The much criticized 12-foot bronze sculpture of Blessed John Paul II that stands outside of Rome’s main train station will be revamped.

“I made a design for the sculpture that wasn’t executed well in the foundry,” explained the creator of the artwork, Italian sculptor Oliviero Rainaldi.

“It is not that we have come up with a new statue,” he told CNA on Jan. 10. “We're correcting those details that weren’t executed well” so that “it will be more faithful to my original idea.”

The redesign will involve replacing the head, modifying the Pope’s cape and touching up the outer coating of paint, since the bronze has oxidized to a light shade of green. The statue will also be raised 15 inches on a new platform, and its lighting will be improved.

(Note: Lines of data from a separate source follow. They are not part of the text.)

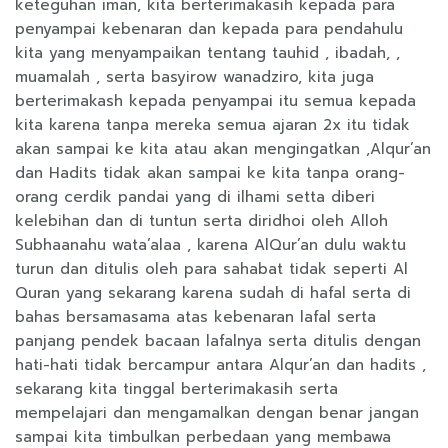
keteguhan iman, kita berterimakasih kepada para
penyampai kebenaran dan kepada para pendahulu
kita yang menyampaikan tentang tauhid , ibadah, ,
muamalah , serta basyirow wanadziro, kita juga
berterimakash kepada penyampai itu semua kepada
kita karena tanpa mereka semua ajaran 2x itu tidak
akan sampai ke kita atau akan mengingatkan ,Alqur’an
dan Hadits tidak akan sampai ke kita tanpa orang-
orang cerdik pandai yang di ilhami setta diberi
kelebihan dan di tuntun serta diridhoi oleh Alloh
Subhaanahu wata’alaa , karena AlQur’an dulu waktu
turun dan ditulis oleh para sahabat tidak seperti Al
Quran yang sekarang karena sudah di hafal serta di
bahas bersamasama atas kebenaran lafal serta
panjang pendek bacaan lafalnya serta ditulis dengan
hati-hati tidak bercampur antara Alqur’an dan hadits ,
sekarang kita tinggal berterimakasih serta
mempelajari dan mengamalkan dengan benar jangan
sampai kita timbulkan perbedaan yang membawa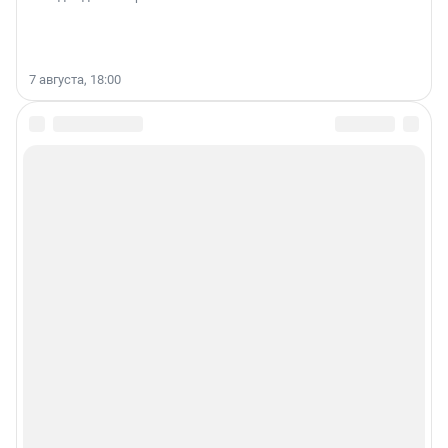
7 августа, 18:00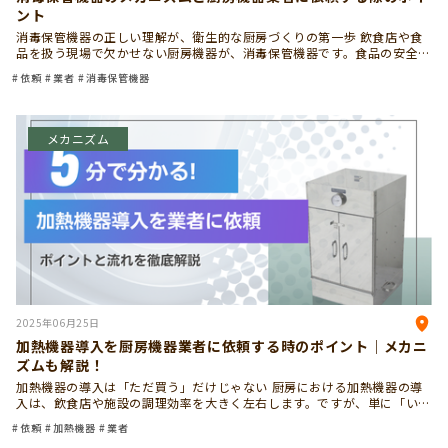
ント
消毒保管機器の正しい理解が、衛生的な厨房づくりの第一歩 飲食店や食
品を扱う現場で欠かせない厨房機器が、消毒保管機器です。食品の安全を
守り、効率よく業務を進めるために欠かせない存在です。ただし、消毒保
依頼
業者
消毒保管機器
管機器は導入して終わり […]
メカニズム
2025年06月25日
加熱機器導入を厨房機器業者に依頼する時のポイント｜メカニ
ズムも解説！
加熱機器の導入は「ただ買う」だけじゃない 厨房における加熱機器の導
入は、飲食店や施設の調理効率を大きく左右します。ですが、単に「いい
機器を買えばいい」という話ではありません。 必要なのは、現場に合っ
依頼
加熱機器
業者
た選定と、導入後まで見 […]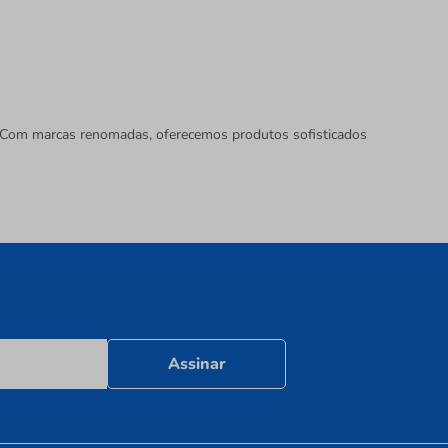
e. Com marcas renomadas, oferecemos produtos sofisticados
Assinar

When the statue was first unveiled last May, the Vatican’s newspaper L’Osservatore Romano criticized it for bearing “little resemblance’’ to Pope John Paul and described the head as being “excessively spherical.”

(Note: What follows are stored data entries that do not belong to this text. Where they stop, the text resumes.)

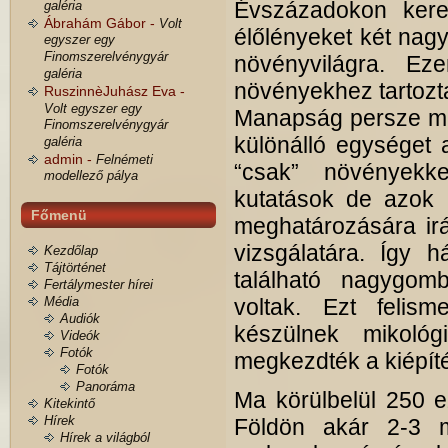
Évszázadokon keres
galéria
Ábrahám Gábor -
Volt
élőlényeket két nagy
egyszer egy
Finomszerelvénygyár
növényvilágra. Ez
galéria
növényekhez tartozta
RuszinnèJuhász Eva -
Volt egyszer egy
Manapság persze má
Finomszerelvénygyár
különálló egységet 
galéria
admin -
Felnémeti
“csak” növényekke
modellező pálya
kutatások de azok 
Főmenü
meghatározására irá
vizsgálatára. Így h
Kezdőlap
Tájtörténet
található nagygomb
Fertálymester hírei
Média
voltak. Ezt felis
Audiók
készülnek mikológ
Videók
Fotók
megkezdték a kiépíté
Fotók
Panoráma
Ma körülbelül 250 e
Kitekintő
Hírek
Földön akár 2-3 mi
Hírek a világból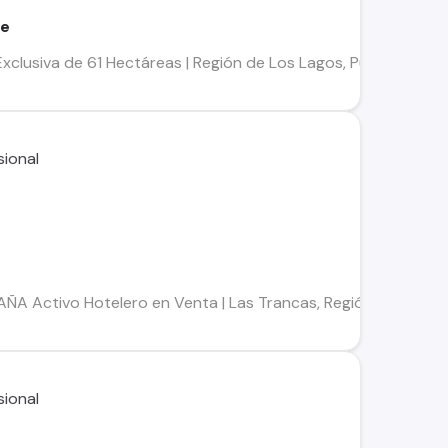
le
clusiva de 61 Hectáreas | Región de Los Lagos, Puerto Montt 
Activo Hotelero en Venta | Las Trancas, Región de Ñuble UF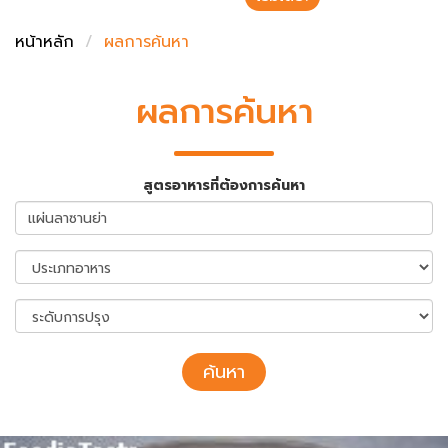
ชั่งตวงเนย
หน้าหลัก
ผลการค้นหา
ผลการค้นหา
สูตรอาหารที่ต้องการค้นหา
ค้นหา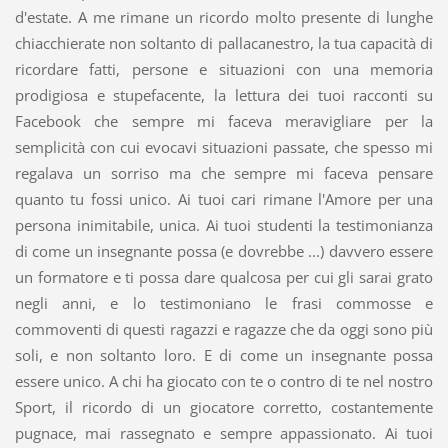
d'estate. A me rimane un ricordo molto presente di lunghe
chiacchierate non soltanto di pallacanestro, la tua capacità di
ricordare fatti, persone e situazioni con una memoria
prodigiosa e stupefacente, la lettura dei tuoi racconti su
Facebook che sempre mi faceva meravigliare per la
semplicità con cui evocavi situazioni passate, che spesso mi
regalava un sorriso ma che sempre mi faceva pensare
quanto tu fossi unico. Ai tuoi cari rimane l'Amore per una
persona inimitabile, unica. Ai tuoi studenti la testimonianza
di come un insegnante possa (e dovrebbe ...) davvero essere
un formatore e ti possa dare qualcosa per cui gli sarai grato
negli anni, e lo testimoniano le frasi commosse e
commoventi di questi ragazzi e ragazze che da oggi sono più
soli, e non soltanto loro. E di come un insegnante possa
essere unico. A chi ha giocato con te o contro di te nel nostro
Sport, il ricordo di un giocatore corretto, costantemente
pugnace, mai rassegnato e sempre appassionato. Ai tuoi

The President of Rome’s Cultural Commission, Federico Mollicone, went further, calling it “a permanent and sacrilegious mud stain on his memory.”

The general public also disliked the statue. A poll in the Italian La Repubblica newspaper found that 87 percent of the general public did not care for the piece.

Rainaldi told CNA in a June 2011 interview that his avant garde design is intended to manifest the inner-life of Pope John Paul II, instead of presenting a life-like photographic image.

“The man within was more interesting to me than the man outside,” he said, describing a man who was “lacerated” inside “not only by his infirmity but also by his mission,” the sculptor said. Rainaldi added, “this man showed he was beautiful for others reasons beyond his appearance.”

The cost of remaking the statue will be covered by the Silvana Paolini Angelucci Foundation, the charitable institution that initially donated it.